An Empirical Investigation into the Effect of Parameter Choices in Knowledge Distillation
Md Arafat Sultan, Aashka Trivedi, Parul Awasthy, Avirup Sil
TL;DR
Knowledge distillation performance depends strongly on a small set of configuration choices. The authors formalize the KD objective as $L_{KD} = (1 - \alpha) \mathcal{L}_1(q,p^s) + \alpha \mathcal{L}_2(o^t_{\tau_t}, o^s_{\tau_s})$ and systematically study four knobs: using human labels ($\alpha$), the teacher–student distance measure (CE vs MSE), teacher selection strategy ($t_{hs}$ vs $t_{ll}$), and student temperature scaling ($\tau_s$, with $\tau_t$). Through a greedy, approximate grid search over 39 classifier–dataset pairs and multiple model sizes, the study shows that parameter choices yield up to $4.3\%$ improvements in the worst cases and that a single validation-driven configuration (low-loss teacher, CE distance, $\tau_s=1$) performs near the best across many tasks, reducing the risk of catastrophic performance drops.
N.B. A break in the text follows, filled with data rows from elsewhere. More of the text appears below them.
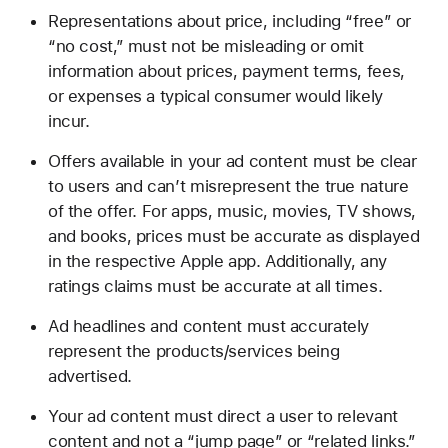
Representations about price, including “free” or
“no cost,” must not be misleading or omit
information about prices, payment terms, fees,
or expenses a typical consumer would likely
incur.
Offers available in your ad content must be clear
to users and can’t misrepresent the true nature
of the offer. For apps, music, movies, TV shows,
and books, prices must be accurate as displayed
in the respective Apple app. Additionally, any
ratings claims must be accurate at all times.
Ad headlines and content must accurately
represent the products/services being
advertised.
Your ad content must direct a user to relevant
content and not a “jump page” or “related links.”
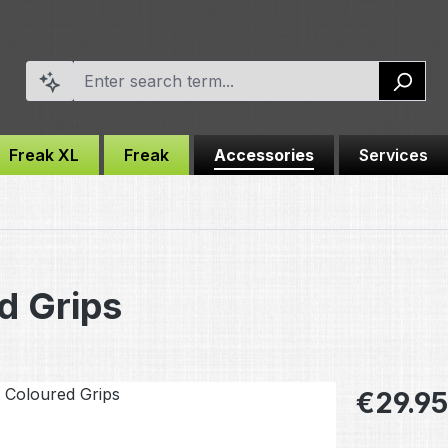
Freak XL
Freak
Accessories
Services
d Grips
Regular pric
€29.95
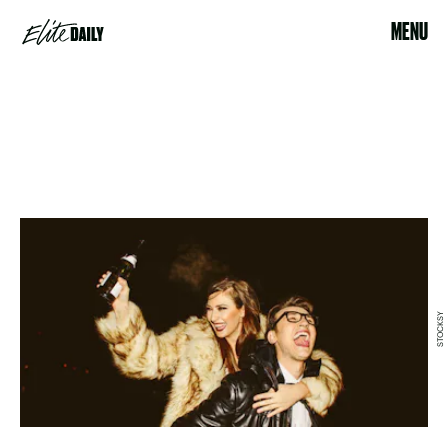
MENU
STOCKSY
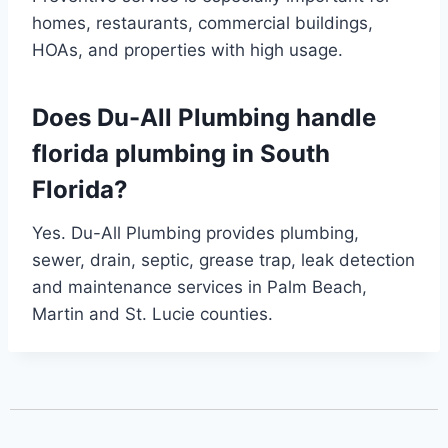
homes, restaurants, commercial buildings,
HOAs, and properties with high usage.
Does Du-All Plumbing handle
florida plumbing in South
Florida?
Yes. Du-All Plumbing provides plumbing,
sewer, drain, septic, grease trap, leak detection
and maintenance services in Palm Beach,
Martin and St. Lucie counties.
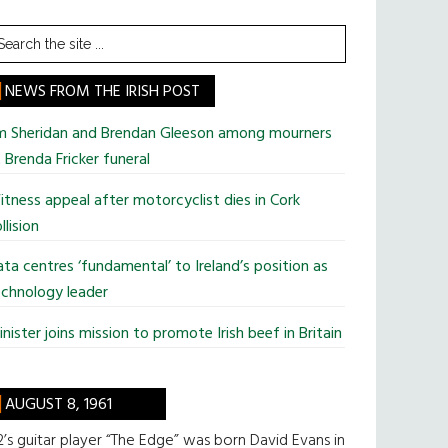
earch
he
te
NEWS FROM THE IRISH POST
im Sheridan and Brendan Gleeson among mourners
 Brenda Fricker funeral
tness appeal after motorcyclist dies in Cork
llision
ta centres ‘fundamental’ to Ireland’s position as
chnology leader
nister joins mission to promote Irish beef in Britain
AUGUST 8, 1961
’s guitar player “The Edge” was born David Evans in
CE-based distillation, a tendency toward a low-loss teacher, and using $\tau_s=1$ emerge as reliable general principles, with sublinear gains expected from extensive tuning. The results provide practical guidance for KD deployment and motivate further systematic exploration of KD parameter effects across broader task suites.
Abstract
We present a large-scale empirical study of how choices of configuration parameters affect performance in knowledge distillation (KD). An example of such a KD parameter is the measure of distance between the predictions of the teacher and the student, common choices for which include the mean squared error (MSE) and the KL-divergence. Although scattered efforts have been made to understand the differences between such options, the KD literature still lacks a systematic study on their general effect on student performance. We take an empirical approach to this question in this paper, seeking to find out the extent to which such choices influence student performance across 13 datasets from 4 NLP tasks and 3 student sizes. We quantify the cost of making sub-optimal choices and identify a single configuration that performs well across the board.